The Library of Unrequited Love by Sophie Divry, translated by Siân Reynolds
This short novel is the first novel for Divry. It takes place on the lower level of the public library in a unnamed provincial town in France. The librarian goes into work one morning to discover a patron who had been locked in overnight. She then says she can't let them out before the library opens as it would alert others to the patron had been in the library after hours, and proceeds to talk about the library, her life, her dreams, and other matters. The text is one long monologue by the librarian, although there are a few points where the patron obviously commented or reacted in some way, but we only get the librarian's words.
There are points where she seems to fall into an unhappy and untrue stereotype of librarian:
"Being a librarian isn't an especially high-level job, I can tell you. Pretty close to being in a factory. I'm a cultural assembly line worker. So what you need to know is, to be a librarian, you have to like the idea of classification, and to be of a docile nature. No initiative, no room for the unexpected; here, everything is in its place, invariably in its place."But other times she seems to be more progressive.
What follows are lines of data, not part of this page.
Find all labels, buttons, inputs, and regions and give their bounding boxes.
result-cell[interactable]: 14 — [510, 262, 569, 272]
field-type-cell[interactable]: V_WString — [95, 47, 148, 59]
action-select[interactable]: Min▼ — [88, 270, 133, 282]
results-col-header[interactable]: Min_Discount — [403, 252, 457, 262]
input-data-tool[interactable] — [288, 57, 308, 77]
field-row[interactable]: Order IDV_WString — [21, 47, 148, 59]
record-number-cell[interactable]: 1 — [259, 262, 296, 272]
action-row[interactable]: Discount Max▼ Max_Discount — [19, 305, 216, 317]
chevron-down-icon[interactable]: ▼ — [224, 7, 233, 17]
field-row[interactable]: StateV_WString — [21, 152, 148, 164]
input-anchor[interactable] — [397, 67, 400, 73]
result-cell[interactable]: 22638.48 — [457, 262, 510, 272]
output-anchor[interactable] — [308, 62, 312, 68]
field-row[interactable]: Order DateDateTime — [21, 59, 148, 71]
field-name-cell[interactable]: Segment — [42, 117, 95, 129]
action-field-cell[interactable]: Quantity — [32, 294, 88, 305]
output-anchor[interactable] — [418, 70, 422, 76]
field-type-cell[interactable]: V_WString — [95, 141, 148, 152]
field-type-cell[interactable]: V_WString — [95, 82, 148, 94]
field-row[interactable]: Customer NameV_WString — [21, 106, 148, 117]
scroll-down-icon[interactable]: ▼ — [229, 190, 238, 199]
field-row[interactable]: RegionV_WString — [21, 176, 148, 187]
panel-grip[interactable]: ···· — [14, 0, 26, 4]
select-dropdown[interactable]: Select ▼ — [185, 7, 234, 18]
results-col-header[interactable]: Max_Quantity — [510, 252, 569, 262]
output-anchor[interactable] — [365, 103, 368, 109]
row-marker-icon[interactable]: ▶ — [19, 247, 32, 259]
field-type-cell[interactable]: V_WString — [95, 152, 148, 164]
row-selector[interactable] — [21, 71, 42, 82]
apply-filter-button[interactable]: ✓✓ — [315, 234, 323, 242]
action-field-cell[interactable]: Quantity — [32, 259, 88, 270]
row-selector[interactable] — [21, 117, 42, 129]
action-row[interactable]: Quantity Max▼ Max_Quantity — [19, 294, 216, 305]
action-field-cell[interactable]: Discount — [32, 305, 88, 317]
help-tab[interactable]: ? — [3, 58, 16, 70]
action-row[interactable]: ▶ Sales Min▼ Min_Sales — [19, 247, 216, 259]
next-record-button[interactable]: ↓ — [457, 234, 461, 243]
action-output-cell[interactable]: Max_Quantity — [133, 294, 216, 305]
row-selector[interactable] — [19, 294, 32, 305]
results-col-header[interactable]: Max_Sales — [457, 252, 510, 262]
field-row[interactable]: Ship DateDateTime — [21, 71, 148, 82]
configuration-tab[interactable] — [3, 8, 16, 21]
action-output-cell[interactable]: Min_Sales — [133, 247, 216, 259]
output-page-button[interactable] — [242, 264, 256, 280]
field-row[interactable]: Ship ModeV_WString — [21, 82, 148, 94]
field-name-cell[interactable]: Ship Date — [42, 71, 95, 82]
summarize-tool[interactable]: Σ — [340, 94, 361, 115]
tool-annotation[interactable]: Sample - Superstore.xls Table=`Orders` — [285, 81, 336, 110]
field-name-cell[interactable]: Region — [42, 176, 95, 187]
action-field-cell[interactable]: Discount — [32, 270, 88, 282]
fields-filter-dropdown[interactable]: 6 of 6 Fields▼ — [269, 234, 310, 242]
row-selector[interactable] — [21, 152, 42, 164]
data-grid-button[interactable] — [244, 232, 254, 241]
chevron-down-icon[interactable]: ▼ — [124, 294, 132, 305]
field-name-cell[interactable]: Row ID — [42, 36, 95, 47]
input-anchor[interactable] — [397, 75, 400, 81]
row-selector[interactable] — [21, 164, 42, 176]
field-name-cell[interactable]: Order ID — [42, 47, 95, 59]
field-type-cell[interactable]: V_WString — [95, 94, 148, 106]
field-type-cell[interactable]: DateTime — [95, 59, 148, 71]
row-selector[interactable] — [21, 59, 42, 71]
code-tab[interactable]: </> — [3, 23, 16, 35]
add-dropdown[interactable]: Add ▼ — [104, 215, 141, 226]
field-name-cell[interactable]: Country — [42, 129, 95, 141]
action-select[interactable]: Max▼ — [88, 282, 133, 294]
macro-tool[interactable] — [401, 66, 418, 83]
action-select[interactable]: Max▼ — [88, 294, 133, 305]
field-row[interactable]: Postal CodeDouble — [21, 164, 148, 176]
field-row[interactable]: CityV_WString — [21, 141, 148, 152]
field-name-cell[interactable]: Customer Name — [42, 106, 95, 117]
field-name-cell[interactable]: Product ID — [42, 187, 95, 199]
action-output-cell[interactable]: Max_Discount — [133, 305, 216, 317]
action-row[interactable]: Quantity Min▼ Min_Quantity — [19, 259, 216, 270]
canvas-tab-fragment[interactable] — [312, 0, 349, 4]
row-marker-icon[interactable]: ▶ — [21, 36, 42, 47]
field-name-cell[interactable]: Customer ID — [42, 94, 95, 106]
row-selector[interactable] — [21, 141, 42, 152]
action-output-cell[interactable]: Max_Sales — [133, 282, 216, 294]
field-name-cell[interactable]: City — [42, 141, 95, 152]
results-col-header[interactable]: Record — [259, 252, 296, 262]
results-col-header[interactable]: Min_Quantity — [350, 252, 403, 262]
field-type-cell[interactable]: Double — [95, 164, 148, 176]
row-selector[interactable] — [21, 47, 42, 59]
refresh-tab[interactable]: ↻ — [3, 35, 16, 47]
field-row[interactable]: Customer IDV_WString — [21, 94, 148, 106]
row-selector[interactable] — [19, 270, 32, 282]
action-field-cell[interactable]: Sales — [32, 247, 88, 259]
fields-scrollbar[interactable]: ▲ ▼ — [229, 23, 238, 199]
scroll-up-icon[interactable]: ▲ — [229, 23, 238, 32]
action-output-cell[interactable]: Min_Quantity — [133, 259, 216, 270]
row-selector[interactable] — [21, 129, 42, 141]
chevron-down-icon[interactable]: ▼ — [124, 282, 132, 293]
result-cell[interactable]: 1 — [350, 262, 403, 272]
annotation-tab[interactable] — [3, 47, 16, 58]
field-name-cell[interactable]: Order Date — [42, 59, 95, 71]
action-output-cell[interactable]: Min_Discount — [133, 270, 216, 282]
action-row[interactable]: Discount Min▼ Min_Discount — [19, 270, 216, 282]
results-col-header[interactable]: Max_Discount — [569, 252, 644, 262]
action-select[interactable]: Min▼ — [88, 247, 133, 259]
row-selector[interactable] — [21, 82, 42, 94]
She espouses the views of Eugène Morel (a man I was admittedly ignorant of until now) a Frenchman who had the following view demands of libraries:
"...make it easier to borrow books, have longer opening hours, keep the collections up to date, have comfortable seats, special areas for children, and the underpinnings of the whole thing, the idea, the supreme aim, was that the people should be able to read."and she feels that:
"...in my job, there's nothing more exciting, to make you feel wanted, than to be able to size up the person in front of you, guess what they're after, find the book they need on the shelves and bring the two together. Book and reader, if they meet up at the right moment in a person's life, it can make sparks fly, set you alight, change your life."She has dreams of more for herself, both professionally and personally, but lacks the hope or will to make these dreams come true.
This is a gem of a book, and I have to thank Ben McNally for introducing me to it.